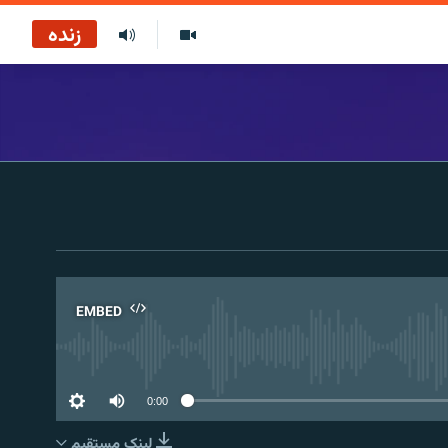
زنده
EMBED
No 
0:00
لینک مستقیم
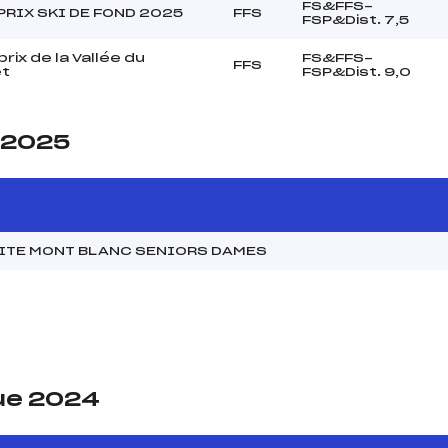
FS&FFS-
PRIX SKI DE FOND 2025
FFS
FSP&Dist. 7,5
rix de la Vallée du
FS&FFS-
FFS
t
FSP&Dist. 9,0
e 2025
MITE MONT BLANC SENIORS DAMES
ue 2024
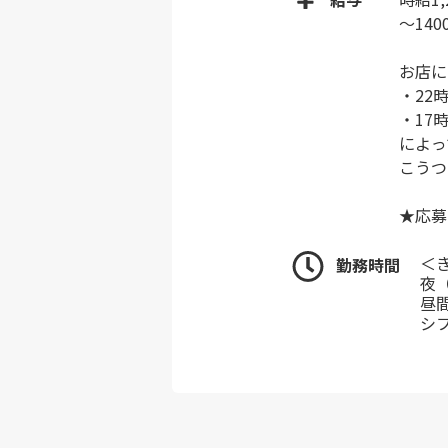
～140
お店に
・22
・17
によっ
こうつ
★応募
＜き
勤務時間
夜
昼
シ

_EXERCISE BRIEF_
Reproduce the material exactly; omit the pictures.

_OUTPUT BELOW_
زنده
EMBED
No 
0:00
لینک مستقیم
FS&FFS-
PRIX SKI DE FOND 2025
FFS
FSP&Dist. 7,5
rix de la Vallée du
FS&FFS-
FFS
t
FSP&Dist. 9,0
e 2025
MITE MONT BLANC SENIORS DAMES
ue 2024
～140
お店に
・22
・17
によっ
こうつ
★応募
＜き
勤務時間
夜
昼
シ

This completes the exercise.